Né en 1910 dans la campagne près de Saragosse, Antonio passe sa jeunesse à essayer de fuir l’ennui et les travaux des champs. Dès qu’il le peut, il part s’installer en ville où il vit de petits boulots. Il se met à fréquenter des sympathisants anarchistes malgré des convictions politiques assez molles. Mais au lendemain de l’avènement de la République, en avril 1931, elles vont s’affermir brusquement. Le coup d’Etat militaire, la guerre civile et une bastonnade par des phalangistes, décrits dans des scènes d’une grande précision historique, vont lui ouvrir les yeux et le pousser à se battre aux côtés des Républicains puis de la Résistance française.
Après la guerre, pas assez profiteur ou débrouillard pour s’en sortir, déçu de voir la cause républicaine espagnole trahie, il décide de renoncer à se battre, remise ses idéaux et rejoint l’Espagne de Franco.
"Tant mieux, enfin je ne vois rien", s’écriet-il dans une scène allégorique où un aigle franquiste lui crève les yeux. Sa vie ira ensuite de déception en déception.
Destin représentatif de la tragédie vécue par une population espagnole perdue et divisée durant les trois premiers quarts du XXe siècle, L’Art de voler est surtout une cruelle fable sur la renonciation, les illusions perdues, la ligne ténue entre les lumières de l’espoir et la noirceur de la réalité. Trop lucide, pas assez cynique, Antonio ne se remettra pas de ses compromissions, de son aveuglement pourtant volontaire.
Pour mieux adhérer au passé de son père, pour supprimer toute distance " qui ne correspondait pas à notre relation", Antonio Altarriba a choisi de ne pas écrire son récit à la troisième personne mais de se glisser dans la peau de son père. Une sorte de transfert/exorcisme qui donne à cette tragédie intime et familiale une grande intensité, compensant la simplicité peu expressive du dessin.
Anne-Claire Norot
"L’art de voler" d’Antonio Altarriba et Kim est publié chez Denoël Graphic

    L'aile brisée

Quel est le point de départ de L'aile brisée ? L’aile brisée part d’une prise d’une conscience : mon père et moi nous ne connaissions pas ma mère. À sa mort, nous avons découvert que son bras gauche était handicapé : elle ne pouvait ni le déplier, ni le bouger. Nous ne nous en étions jamais rendu compte. Ça a été un choc !

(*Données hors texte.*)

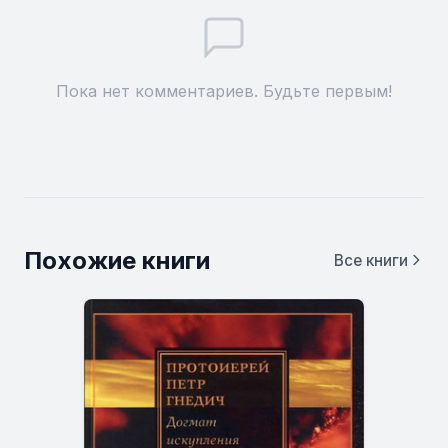
Пока нет комментариев. Будьте первым!
Похожие книги
Все книги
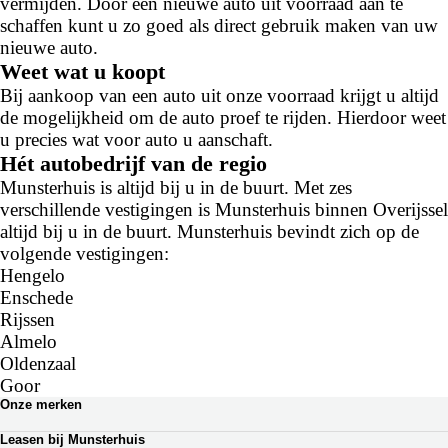
vermijden. Door een nieuwe auto uit voorraad aan te
schaffen kunt u zo goed als direct gebruik maken van uw
nieuwe auto.
Weet wat u koopt
Bij aankoop van een auto uit onze voorraad krijgt u altijd
de mogelijkheid om de auto proef te rijden. Hierdoor weet
u precies wat voor auto u aanschaft.
Hét autobedrijf van de regio
Munsterhuis is altijd bij u in de buurt. Met zes
verschillende vestigingen is Munsterhuis binnen Overijssel
altijd bij u in de buurt. Munsterhuis bevindt zich op de
volgende vestigingen:
Hengelo
Enschede
Rijssen
Almelo
Oldenzaal
Goor
Onze merken
Renault
Leasen bij Munsterhuis
Dacia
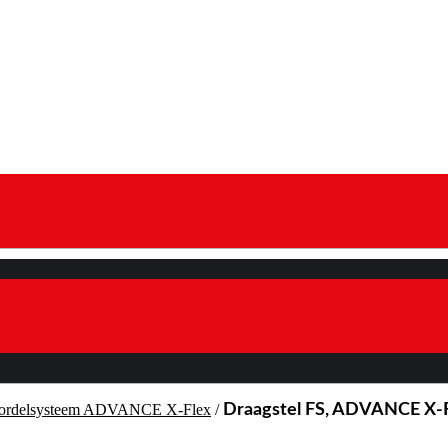
gordelsysteem ADVANCE X-Flex
/
Draagstel FS, ADVANCE X-F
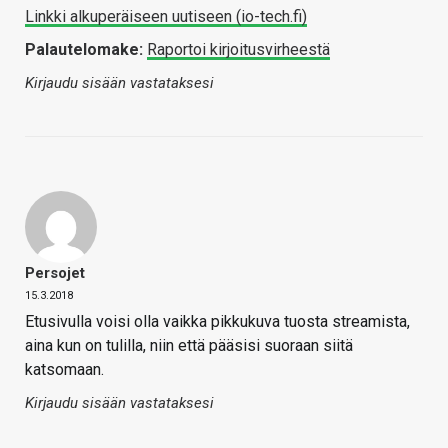
Linkki alkuperäiseen uutiseen (io-tech.fi)
Palautelomake:
Raportoi kirjoitusvirheestä
Kirjaudu sisään vastataksesi
Persojet
15.3.2018
Etusivulla voisi olla vaikka pikkukuva tuosta streamista,
aina kun on tulilla, niin että pääsisi suoraan siitä
katsomaan.
Kirjaudu sisään vastataksesi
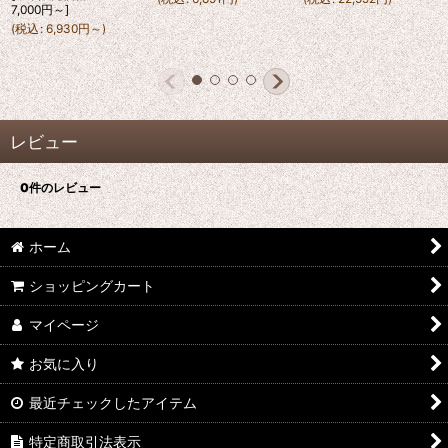
7,000
円
～
]
(
税込
:
6,930
円
～
)
レビュー
0
件のレビュー
ホーム
ショッピングカート
マイページ
お気に入り
最近チェックしたアイテム
特定商取引法表示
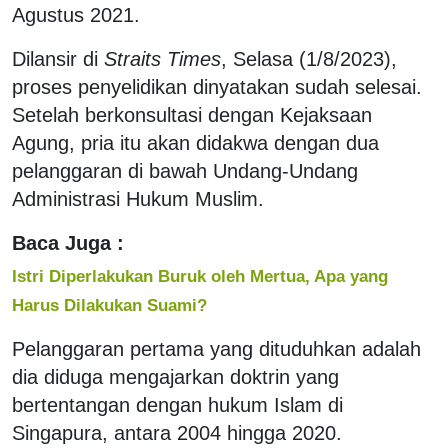
Agustus 2021.
Dilansir di
Straits Times
, Selasa (1/8/2023),
proses penyelidikan dinyatakan sudah selesai.
Setelah berkonsultasi dengan Kejaksaan
Agung, pria itu akan didakwa dengan dua
pelanggaran di bawah Undang-Undang
Administrasi Hukum Muslim.
Baca Juga :
Istri Diperlakukan Buruk oleh Mertua, Apa yang
Harus Dilakukan Suami?
Pelanggaran pertama yang dituduhkan adalah
dia diduga mengajarkan doktrin yang
bertentangan dengan hukum Islam di
Singapura, antara 2004 hingga 2020.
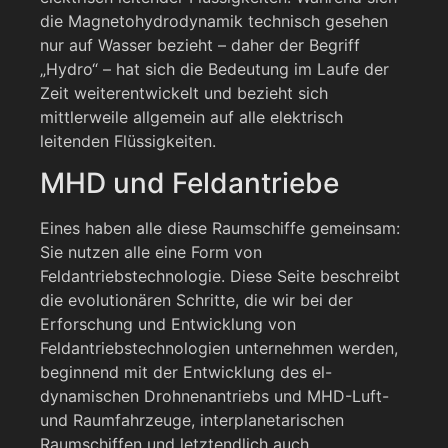
die Magnetohydrodynamik technisch gesehen
nur auf Wasser bezieht – daher der Begriff
„Hydro“ – hat sich die Bedeutung im Laufe der
Zeit weiterentwickelt und bezieht sich
mittlerweile allgemein auf alle elektrisch
leitenden Flüssigkeiten.
MHD und Feldantriebe
Eines haben alle diese Raumschiffe gemeinsam:
Sie nutzen alle eine Form von
Feldantriebstechnologie. Diese Seite beschreibt
die evolutionären Schritte, die wir bei der
Erforschung und Entwicklung von
Feldantriebstechnologien unternehmen werden,
beginnend mit der Entwicklung des el-
dynamischen Drohnenantriebs und MHD-Luft-
und Raumfahrzeuge, interplanetarischen
Raumschiffen und letztendlich auch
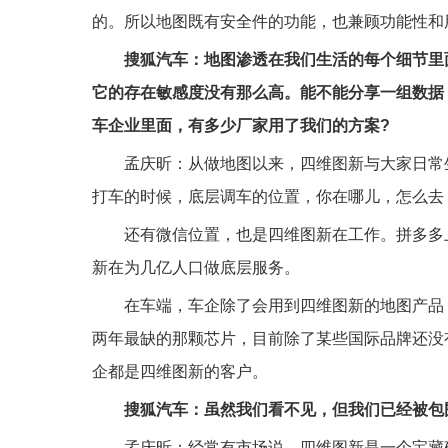
的。所以地图既有安全件的功能，也兼顾功能性和
搜狐汽车：地图渗透在我们生活的每个细节里
它的存在敏感度没有那么高。能不能分享一组数据
车企业里面，有多少厂家用了我们的方案?
孟庆昕：从做地图以来，四维图新与大家日常
打车的时候，底层调车的位置，你在哪儿，怎么去
还有微信位置，也是四维图新在工作。拼多多
新在为几亿人口做底层服务。
在车端，车企除了会用到四维图新的地图产品
两年最缺的那颗芯片，目前除了某些国际品牌还没
企都是四维图新的客户。
搜狐汽车：虽然我们看不见，但我们已经被包
孟庆昕：经常有市场说，四维图新是一个宝藏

Cette femme si proche de nous avait été en partie invisible. C’est le besoin de regarder de plus près la vie de ma mère qui a déclenché le livre. Je savais très peu de chose d’elle. Elle ne se racontait pas comme la plupart des femmes dans sa génération. Pourtant, elle a enduré des situations très difficiles. Née en 1918, elle a connu la guerre civile, la faim...
Pour reconstruire son histoire j’ai interrogé son frère ainé, mes cousins. Mais j’ai aussi fouillé dans des archives pour reconstituer sa vie de gouvernante chez un important général espagnol. Cet épisode m’a d’ailleurs fait découvrir une histoire méconnue de conspiration sévèrement réprimée contre Franco. Et j'ai reconstitué la dernière partie de sa vie, après ma naissance, d'après mes propres souvenirs.
Comment raconte-t-on une telle histoire ?
Pour enquêter sur ma mère, j’ai dû approfondir cette phrase qu’elle répétait : «quand je suis née, ma mère est morte en couches et mon père qui était très amoureux d’elle a voulu me tuer ». C’est terrible, mais elle le racontait sans dramatiser. Elle ajoutait « c’est ma sœur ainée, Florentina qui avait alors 14 ans, qui m’a arraché des mains de mon père. Sinon je ne serais pas ici. » C’est une bonne accroche pour une histoire !
La vie de mes parents comporte tellement d’éléments touchants, qu’il suffit de les traiter avec la proximité et l’amour d’un fils pour que les lecteurs sympathisent avec eux.
Comment avez-vous travaillé avec Kim ?
Je suis un scénariste très méticuleux. Pour chaque case, je donne au dessinateur la situation des personnages, la composition, l’éclairage… Cette histoire débute par la naissance de ma mère et s’achève avec sa mort. Elle court sur une période qui couvre tout le 20e siècle. Surtout elle se situe dans des milieux très différents : ma mère nait dans un petit village de la Castille profonde, puis travaille à Saragosse, et termine sa vie dans une maison de retraite.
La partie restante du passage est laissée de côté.